EXERCISE REQUIREMENTS: What is the number of lines in the entries below that include the word "ngay"? Provide the number only.
-- INFORMATION follows --
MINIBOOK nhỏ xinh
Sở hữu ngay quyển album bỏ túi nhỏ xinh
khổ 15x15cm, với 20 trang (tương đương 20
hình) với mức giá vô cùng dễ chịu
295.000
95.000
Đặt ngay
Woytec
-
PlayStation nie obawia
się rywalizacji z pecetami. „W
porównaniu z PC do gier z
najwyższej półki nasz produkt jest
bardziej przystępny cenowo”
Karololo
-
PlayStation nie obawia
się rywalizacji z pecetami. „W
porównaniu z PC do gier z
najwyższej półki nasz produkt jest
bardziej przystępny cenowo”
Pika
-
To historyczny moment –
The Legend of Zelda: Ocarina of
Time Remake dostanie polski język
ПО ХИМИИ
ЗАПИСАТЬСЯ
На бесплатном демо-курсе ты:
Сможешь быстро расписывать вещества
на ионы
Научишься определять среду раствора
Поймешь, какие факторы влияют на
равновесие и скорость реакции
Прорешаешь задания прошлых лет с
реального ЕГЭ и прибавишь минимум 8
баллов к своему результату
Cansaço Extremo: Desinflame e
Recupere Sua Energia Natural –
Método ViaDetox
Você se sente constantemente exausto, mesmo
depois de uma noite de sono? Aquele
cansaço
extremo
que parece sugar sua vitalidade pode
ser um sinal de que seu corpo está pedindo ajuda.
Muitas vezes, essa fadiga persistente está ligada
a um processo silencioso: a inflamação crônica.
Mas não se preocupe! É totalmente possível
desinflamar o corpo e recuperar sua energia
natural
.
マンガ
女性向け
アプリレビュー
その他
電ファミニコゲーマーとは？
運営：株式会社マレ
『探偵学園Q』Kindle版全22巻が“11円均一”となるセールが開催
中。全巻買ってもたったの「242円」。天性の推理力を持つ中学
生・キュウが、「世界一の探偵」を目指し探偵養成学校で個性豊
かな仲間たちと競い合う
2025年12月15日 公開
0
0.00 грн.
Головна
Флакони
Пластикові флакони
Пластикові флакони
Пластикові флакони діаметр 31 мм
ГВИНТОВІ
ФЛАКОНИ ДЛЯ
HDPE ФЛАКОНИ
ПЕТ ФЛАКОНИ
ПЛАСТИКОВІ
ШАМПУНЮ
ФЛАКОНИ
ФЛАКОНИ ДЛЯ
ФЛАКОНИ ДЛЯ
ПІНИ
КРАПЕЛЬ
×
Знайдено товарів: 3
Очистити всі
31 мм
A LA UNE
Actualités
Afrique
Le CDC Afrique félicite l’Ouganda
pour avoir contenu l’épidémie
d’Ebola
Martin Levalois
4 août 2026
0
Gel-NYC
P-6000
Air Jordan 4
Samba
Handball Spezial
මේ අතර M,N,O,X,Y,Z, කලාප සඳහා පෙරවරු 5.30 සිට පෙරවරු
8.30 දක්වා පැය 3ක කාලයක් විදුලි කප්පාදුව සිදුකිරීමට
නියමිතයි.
-- INFORMATION concluded --
TASK RESULT: 2